Israel has said the attack from Syrian territory was carried out by Iran's Revolutionary Guards, which established the Shiite militia Hezbollah in Lebanon in 1982. Iranian forces and Hezbollah have deployed in Syria to support Syrian President Bashar Assad in a civil war that began in 2011.
Israel said it bombed nearly all of Iran's military infrastructure in Syria in response to the rocket salvo, which represented the first time Iranian forces directly fired at Israeli territory in the most violent military exchange between the foes in recent decades.
In a televised speech on Monday, Nasrallah claimed 55 missiles were fired at the Golan, Tiberias and Safed in Thursday's attack – nearly three times more than the 20 missiles Israeli media reported had been fired at Israel. None of the rockets hit Israeli targets, however, with some landing inside Syria and others intercepted by Israeli missile defense systems.
Nasrallah did not say whether Hezbollah had played a role in the rocket attack, which he said was a retaliation for "Israel's continued aggression against Syria."
"The message delivered … is that neither the Syrian leadership, nor the Syrian army, nor the Syrian people, nor the allies of Syria will allow Syria to remain exposed to Israeli attacks, and they are ready to go to the furthest extent," he said.
Israel, which fears Iran and Hezbollah are turning Syria into a new front against it, has struck targets in the country many times during the war, targeting Hezbollah and Iranian positions.
"Israel had tried to disguise the scale of the attack," he said, maintaining the rocket attack had set the stage for "an entirely new phase."

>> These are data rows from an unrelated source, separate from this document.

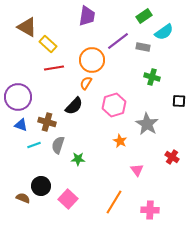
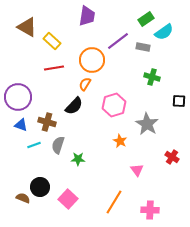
green rectangle: moved 2 px right, 3 px down
yellow rectangle: moved 4 px right, 3 px up
orange semicircle: moved 1 px left, 1 px down
black circle: moved 1 px left, 1 px down
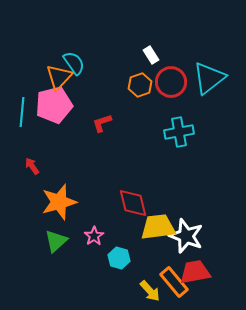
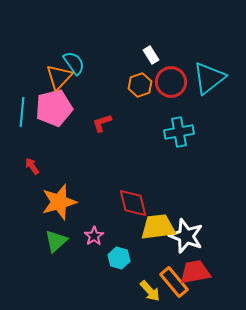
pink pentagon: moved 3 px down
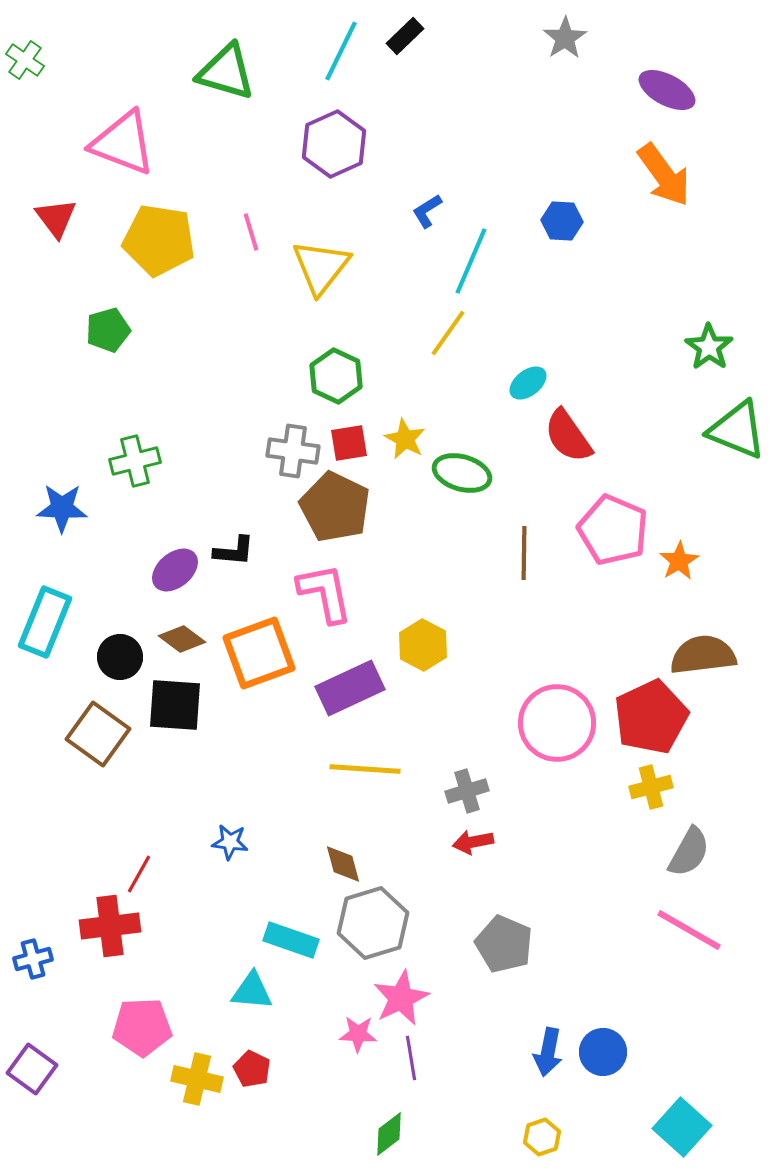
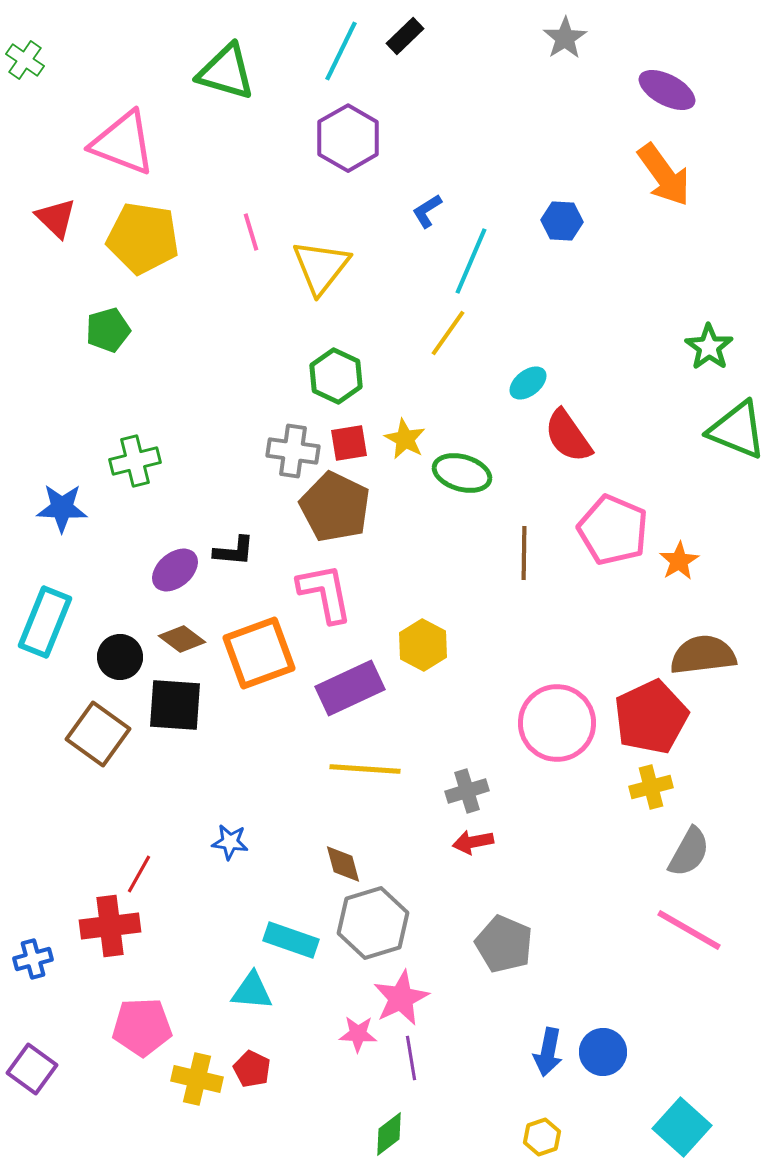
purple hexagon at (334, 144): moved 14 px right, 6 px up; rotated 6 degrees counterclockwise
red triangle at (56, 218): rotated 9 degrees counterclockwise
yellow pentagon at (159, 240): moved 16 px left, 2 px up
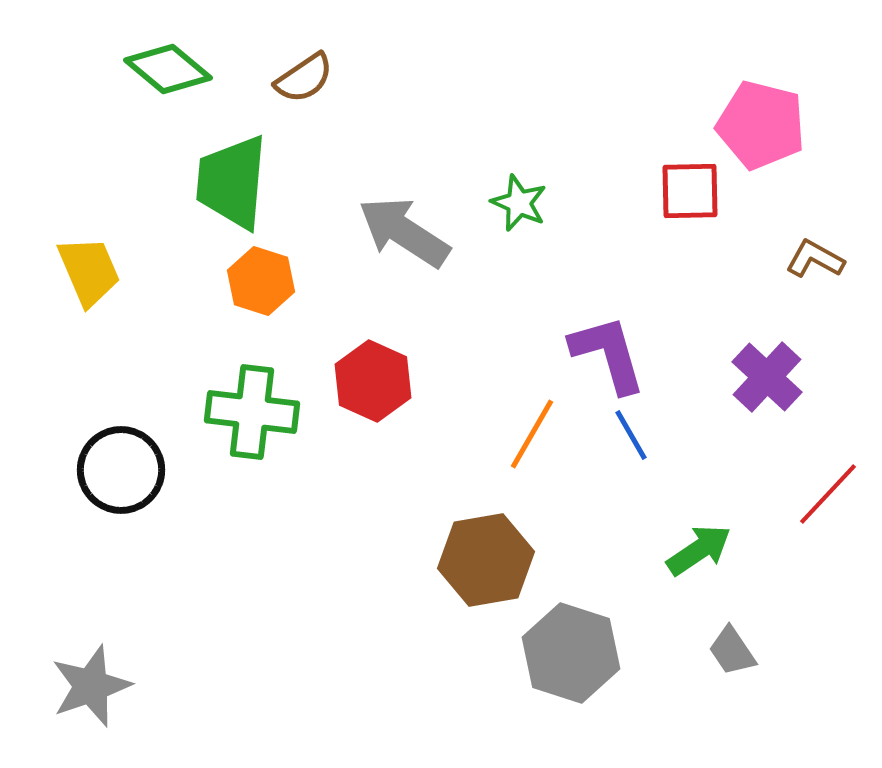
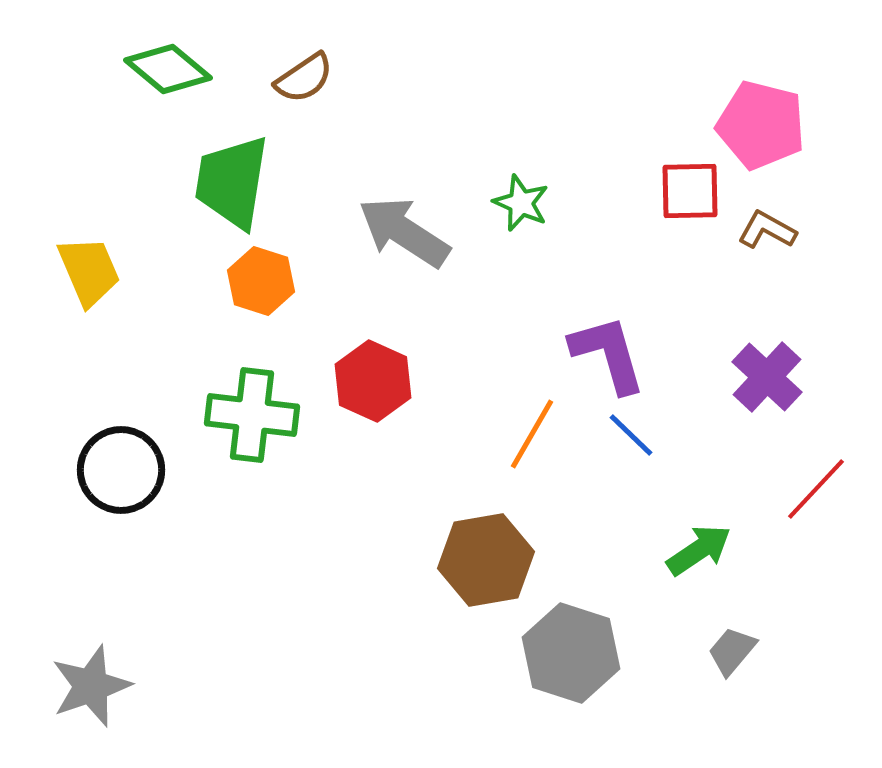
green trapezoid: rotated 4 degrees clockwise
green star: moved 2 px right
brown L-shape: moved 48 px left, 29 px up
green cross: moved 3 px down
blue line: rotated 16 degrees counterclockwise
red line: moved 12 px left, 5 px up
gray trapezoid: rotated 74 degrees clockwise
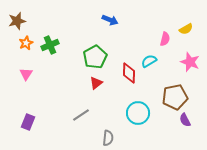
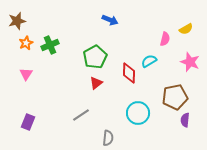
purple semicircle: rotated 32 degrees clockwise
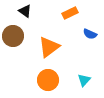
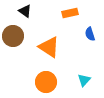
orange rectangle: rotated 14 degrees clockwise
blue semicircle: rotated 48 degrees clockwise
orange triangle: rotated 50 degrees counterclockwise
orange circle: moved 2 px left, 2 px down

"You as an enemy will not be able to continue to target Syria and the axis of resistance [Iran, Hezbollah and Syria] without retaliation," he said, adding, "This qualitative rocket attack establishes … a completely new phase" in the conflict with Israel.
Nasrallah went on to say that Israel has downplayed its losses in the strikes, in which he claimed 55 rockets hit military targets in the Golan. Israel had said it downed 20 rockets coming from Syria.
Nasrallah said Israel had not struck strategically significant targets during its attacks in Syria, which he said mostly hit a number of posts in Syria that had already been evacuated. He said Syrian air defenses downed a number of Israel's missiles.
He said the barrage "broke the prestige" of Israel and that the attack, Israel's response and its response against Gaza protests on Monday show it is far from ready to face its opponents.
"If anyone is afraid of war in the region, it is Israel," Nasrallah said. He said Israel's home front was not prepared for a military confrontation with Hezbollah.
"If we launch missiles at Israel [again], Israeli society will collapse."
Ahead of last week's attack, Iran had vowed to respond to an Israeli attack which it said had killed seven of its military personnel at a Syrian air base in April.
Addressing Israel, Nasrallah said: "If you thought that you could kill and bomb without receiving a response, then you are wrong and misguided, and the response will be in the appropriate form and time."
Israel said the attack was carried out by the Quds Force, an external arm of Iran's Revolutionary Guards. The White House said Iran's deployment of offensive rocket and missile systems in Syria aimed at Israel was "an unacceptable and highly dangerous development for the entire Middle East.
He added that a message had been delivered to Israel via an international party that if it crossed "red lines" then the next bombardment would strike deep inside Israel.
Nasrallah did not spell out what the "red lines" were.
He also blasted Bahrain's foreign minister, calling him an "idiot" and a "traitor" for supporting Israel's right to respond to the barrage of rockets coming from Syria.
Nasrallah called the creation of Israel 70 years ago a "mark of shame" for humanity.
He said U.S. and Israeli pressure on Iran was not just because of its nuclear program, but in essence because of its support of the Palestinians and other "resistance" groups. He urged the Palestinians not to accept any new U.S. peace plans.
Earlier on Monday, Nasrallah's deputy, Sheikh Naim Qassem, said the attack had affirmed "the balance of deterrence" between Israel and its adversaries.